== Task statement ==
For this exercise, copy each line of the records that contains the word "koje".
━━ Working data ━━
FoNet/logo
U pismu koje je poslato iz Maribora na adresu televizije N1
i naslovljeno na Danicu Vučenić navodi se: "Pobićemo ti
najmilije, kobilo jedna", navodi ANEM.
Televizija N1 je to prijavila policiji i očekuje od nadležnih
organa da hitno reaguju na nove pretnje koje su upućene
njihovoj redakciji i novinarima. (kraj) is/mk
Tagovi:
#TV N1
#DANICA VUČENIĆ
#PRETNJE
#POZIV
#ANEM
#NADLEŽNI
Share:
━━━
━━ Working data ━━
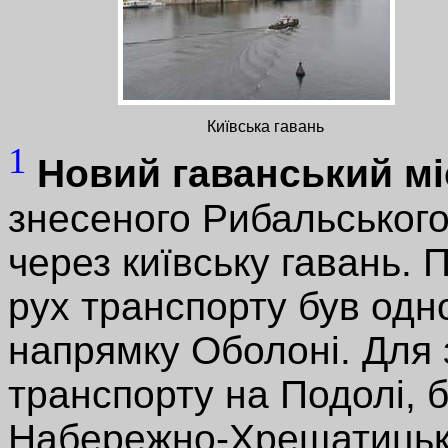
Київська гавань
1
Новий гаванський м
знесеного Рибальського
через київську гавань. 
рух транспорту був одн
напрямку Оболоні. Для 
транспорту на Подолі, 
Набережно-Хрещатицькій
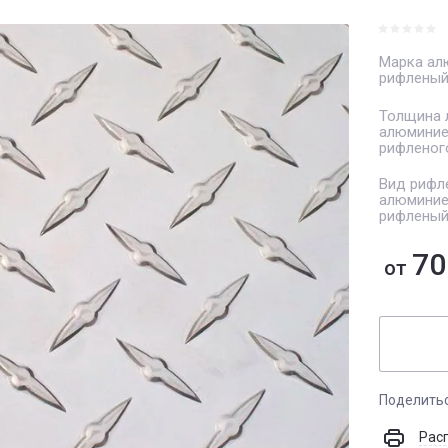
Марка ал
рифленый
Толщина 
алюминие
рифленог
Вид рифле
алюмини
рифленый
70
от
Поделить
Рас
━━━
== Task solution ==
U pismu koje je poslato iz Maribora na adresu televizije N1
organa da hitno reaguju na nove pretnje koje su upućene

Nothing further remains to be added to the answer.